Ghee is widely used in Indian cuisine. All over India, rice is sometimes traditionally prepared or served with ghee (including biryani). In Rajasthan, ghee is eaten with baati. All over north India, people sometimes dab roti with ghee. In Bengal (both West Bengal and Bangladesh) and Gujarat, ghee is served with kichdi, which is an evening meal (or dinner) of rice with lentils cooked in curry made from yogurt, cumin seeds, curry leaves, ghee, cornflour, turmeric, garlic, and salt. Ghee is also used to prepare kadhi and used in Indian sweets such as Mysore pak, and different varieties of halva and laddu.
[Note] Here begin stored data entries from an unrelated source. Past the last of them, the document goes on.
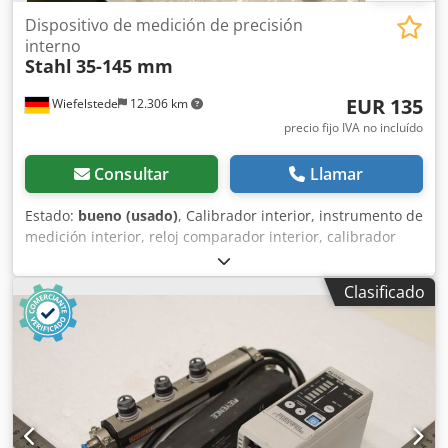
Dispositivo de medición de precisión
interno
Stahl
35-145 mm
EUR 135
Wiefelstede
12.306 km
precio fijo IVA no incluído
Consultar
Llamar
Estado:
bueno (usado)
, Calibrador interior, instrumento de
medición interior, reloj comparador interior, calibrador
interior de precisión, tornillos de medición interior, tornillo
micrométrico, diámetro interior, calibrador interior de
Clasificado
precisión, galga de cilindros. -Rango de medición: 35-50
mm -Rango de medición: 50-70 mm -Rango de medición:
70-100 mm -Rango de medición: 100-145 mm -Una vuelta
del tambor equivale a: 0,5 mm -Con dispositivo de bloqueo
Chsdpjb A Sx Ssfx An Esa -Incluye estuche -Peso: 0,8 kg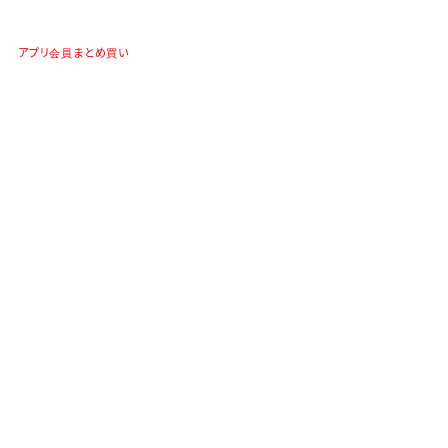
アプリ会員まとめ買い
Punjabi cuisine prepared in restaurants uses large amounts of ghee. Naan and roti are sometimes brushed with ghee, either during preparation or while serving. Ghee is an important part of Punjabi cuisine and traditionally, the parathas, daals, and curries in Punjab often use ghee instead of oil, to make them rich in taste. Different types of ghees are used in different types of cooking recipes; for example, ghee made from cow’s milk (Bengali: গাওয়া ঘী gaoa ghi) is traditionally served with rice or roti or just a generous sprinkle over the top of a curry or daal (lentils), but for cooking purposes, ghee made from buffalo’s milk is used generally.
Ghee is an ideal fat for deep frying because its smoke point (where its molecules begin to break down) is 250 °C (482 °F), which is well above typical cooking temperatures of around 200 °C (392 °F) and above that of most vegetable oils.
As with all oils, intake of these should be minimal – no matter it’s claims of health benefits.